Please output the section of the listing below that opens with the line containing "You are a GUI" and closes with the line containing "Noita's corner", exactly and with nothing else.

◆ **Record extracts**
════

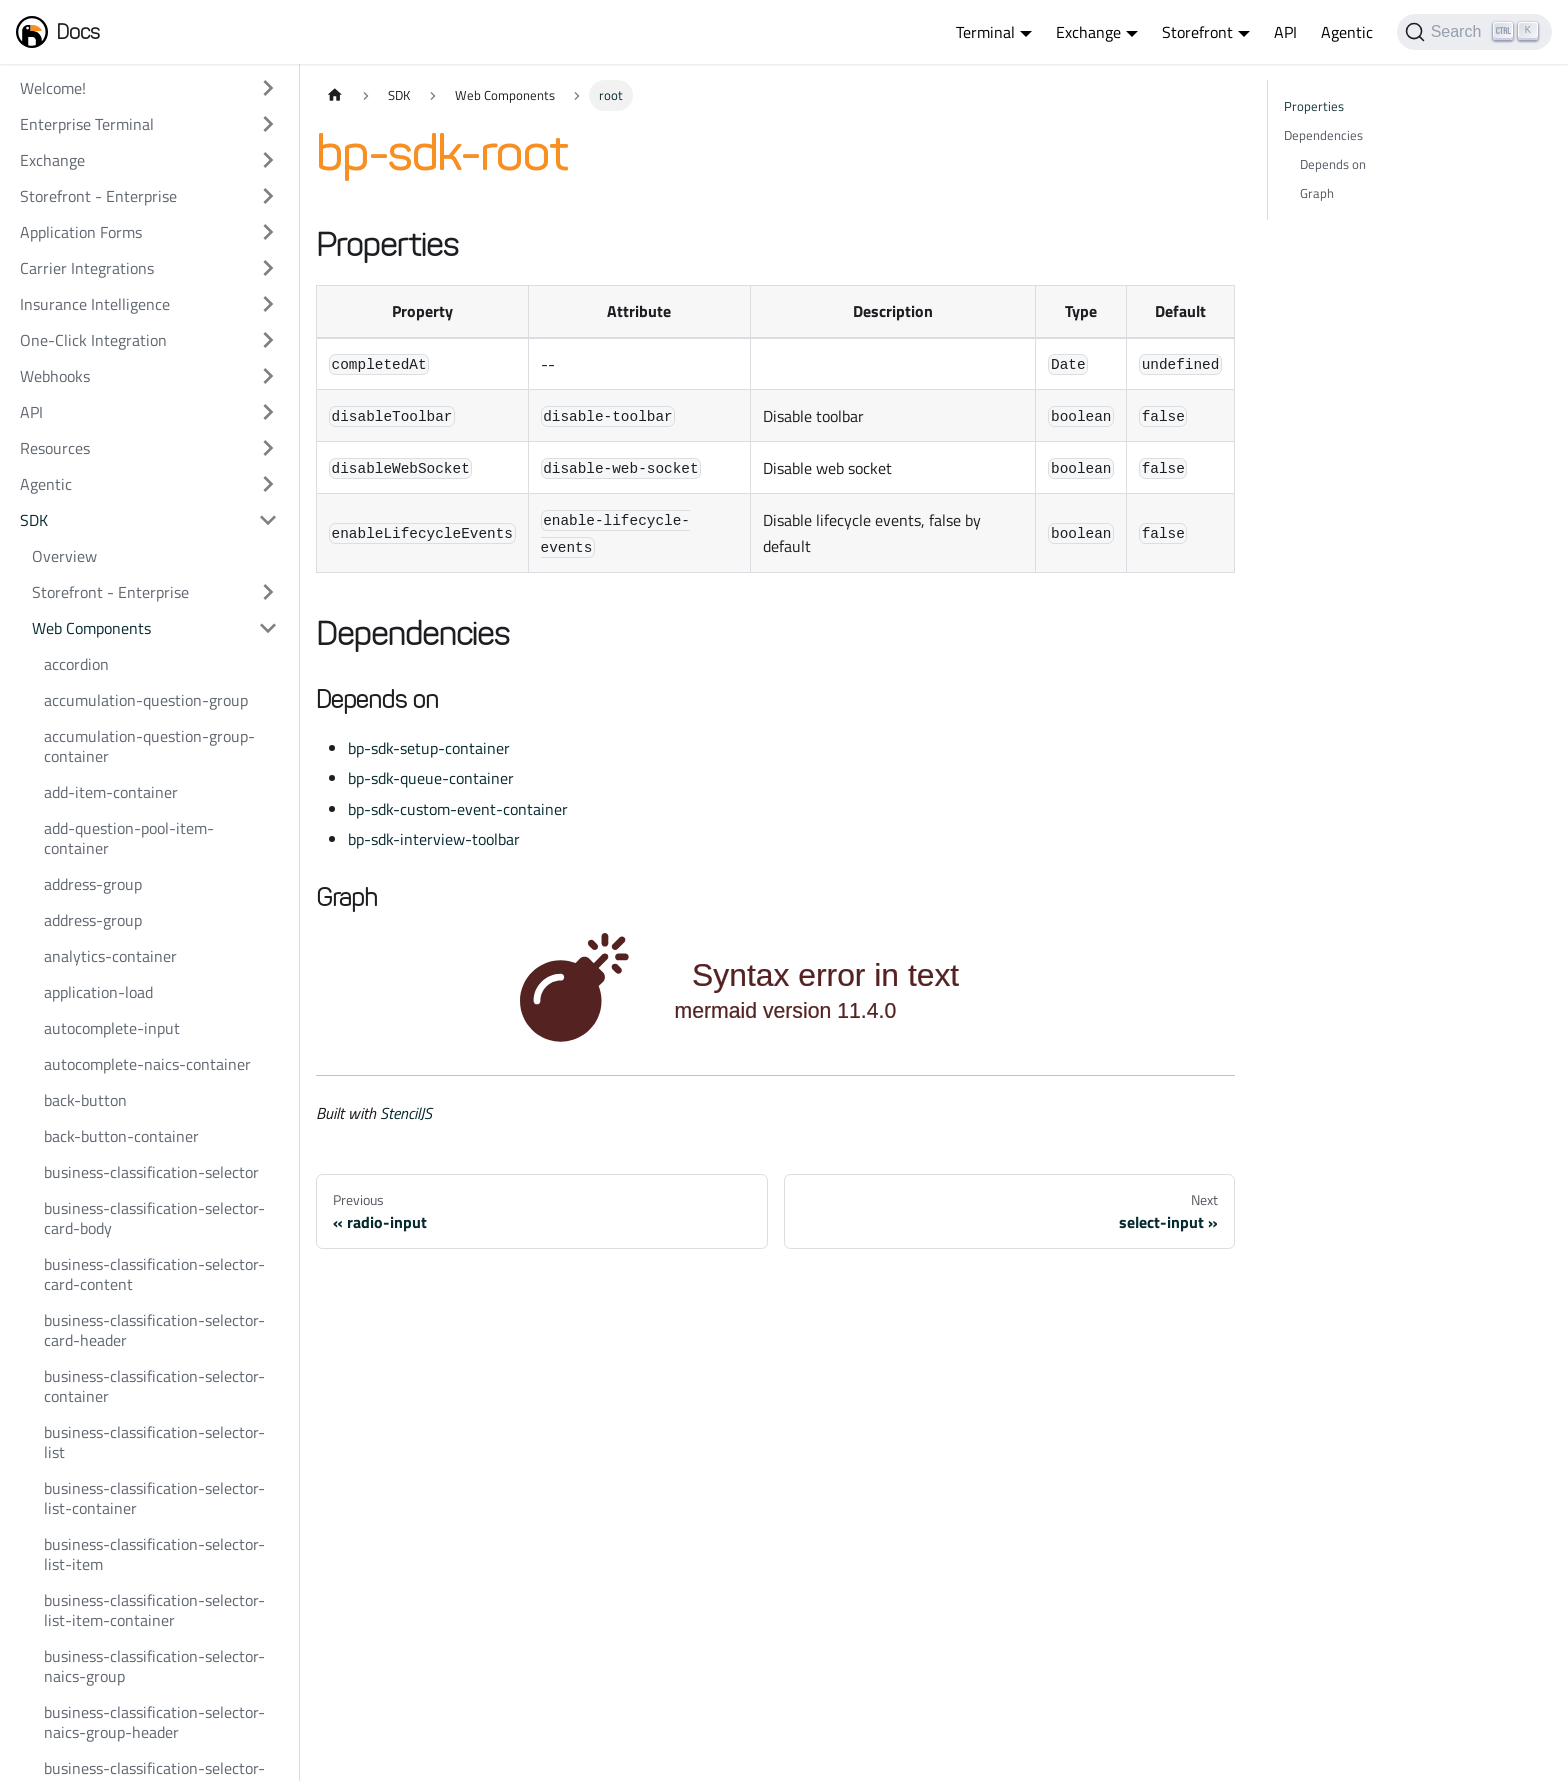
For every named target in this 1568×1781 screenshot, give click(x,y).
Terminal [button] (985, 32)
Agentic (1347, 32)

════

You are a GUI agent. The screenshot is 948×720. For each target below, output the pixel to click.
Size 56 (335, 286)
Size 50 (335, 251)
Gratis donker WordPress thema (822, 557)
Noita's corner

════

◆ **Your response**
You are a GUI agent. The screenshot is 948×720. For each target below, output the pixel to click.
Size 56 (335, 286)
Size 50 (335, 251)
Gratis donker WordPress thema (822, 557)
Noita's corner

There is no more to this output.